Racial divide: Mayor King talks race, Obama
By Kenneth Fine
Published in News on May 4, 2008 2:01 AM
Al King has come to dread the first few minutes of each day he spends inside City Hall.
He is happy as he greets the residents, department heads and staff members he passes on his way to the mayor's office, but knows all too well what is waiting on his desk behind those double doors.
"It's a list from the Goldsboro Police Department. It's a list of crimes and criminals," he said. "I get one every day."
And more often than not, the faces behind those murders, break-ins, assaults and robberies are black -- and young.
"It just tears me up," King said. "Most of these young black males, they are going nowhere."
But the mayor is not willing to write them off just yet.
He is not satisfied by the notion that children who grow up in the inner-city are destined to fail.
They are simply products of their environment, he says -- one that can change through open dialogue on race and racism, funding of parks and programs for inner-city neighborhoods and erasing the "stigma" inherited by generation after generation of blacks in America.
"From day one, the young black male has a terrible burden to bear. Others are allowed to make mistakes. They get by and will be forgiven. But not a black male," King said. "They are stigmatized. People say, 'Look at him. He doesn't know how to do anything but raise Hell and tear things up.'"
Maybe it is the way some young blacks talk or dress that sets them back, he added -- or their tendency to give in to peer pressure and to make bad choices.
But those choices are not always the child's fault, King said.
And like all children, they, too, need guidance and should be allowed to make mistakes.
"If their friends are messing around all the time, wearing their pants off their butts and making stupid decisions, they will, too," he said. "Peer pressure is stronger than anything. It takes a kid with a really strong family background to stay focused. And let's face it, many of these young men, they don't know who their daddy is and their moms are out all the time working their butts off."
So each time they hear the stereotypes, with every news story they see about a failing Goldsboro High School and the deteriorating neighborhoods that surround it, they lash out.
"If they hear those things from the minute they go to school, class after class, year after year, after a while, guess what? Those kids are going to say, 'OK. You think all I can do is raise Hell? Well let me show you just how much Hell I can raise.' And boy, they start to raising Hell," King said. "They can't understand. How could they? They say, 'What have I done for people to forsake me and label me this eternal loser?'"
Growing up in Mount Olive during the Civil Rights era, King "understood" the challenges that came with growing up black in the South.
But his mother always told him he could do anything -- that he could be anybody.
And so he saw beyond "black verses white," committing himself, instead, to becoming the best person he could be.
He hopes today's leaders begin taking his mother's approach.
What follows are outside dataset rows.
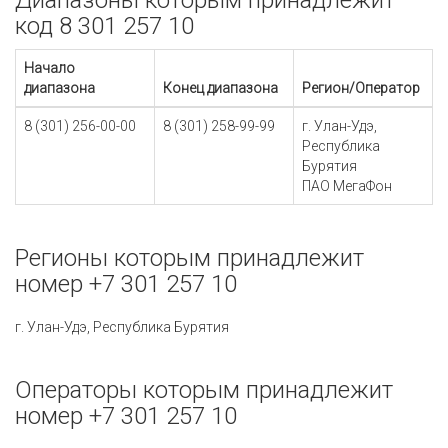
Диапазоны которым принадлежит
код 8 301 257 10
Начало
диапазона
Конец диапазона
Регион/Оператор
8 (301) 256-00-00
8 (301) 258-99-99
г. Улан-Удэ,
Республика
Бурятия
ПАО МегаФон
Регионы которым принадлежит
номер +7 301 257 10
г. Улан-Удэ, Республика Бурятия
Операторы которым принадлежит
номер +7 301 257 10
"The first thing we need to do is give that black kid the belief that he can overcome, that if he perseveres, he can do anything he wants to do with his life," King said. "Then, we need to get the people who have the kids' futures in their hands to believe it, too. Rather than tell them they are no good when they make a mistake, correct them. Don't put them in the corner and slam the door forever."
Doing so creates the "bitterness" King sees in black neighborhoods across town.
"We have shut them out. We have told them they will never achieve anything," the mayor said. "What we have to do is understand that many of these kids have not ever been given a chance."
And they don't have proper role models, either, he added.
But that could change this November.
King is hoping so, anyway.
Maybe that is why Goldsboro's first black mayor is supporting the candidacy of the first viable black candidate for president, Barack Obama.
"Electing a black man president won't be the end of racism in this country. It's not as easy as that," King said. "But by electing this man, a lot of kids will stop and take notice. They will say, 'Whoa. Things are changing. Maybe I can be anything I want to be.'"
King has seen it, firsthand.
"When these young blacks see me, they come up and say, 'I just wanted to shake your hand. It's an honor to shake your hand,'" he said. "There are some who think (having a black mayor in Goldsboro) is a big deal."
King sees in Obama a man willing to discuss the divisive issue of race in this country.
And that alone, he says, can "change the world."
"We still have people in this country who, as long as they live, are not going to be able to accept a black person in any leadership role. And it goes both ways. You have some black people who will never forgive white people because of what happened years and years and years ago," King said. "Until we get past that and begin to treat everybody with dignity and respect, we are lost."
So he, much like Obama, will continue to confront the issues born during the age of slavery -- with the hope that members of the younger generations will begin to see people for who they are, not the race they were born into.
"I look at my granddaughter and my grandson. They go to a primarily white school in Peach Tree City, Ga.," King said. "I go to their home and they have friends from all walks of life. They could care less. They don't care what race they are or what religion they are. They are just friends. This is happening all over with the young generation. And they are going to change this world."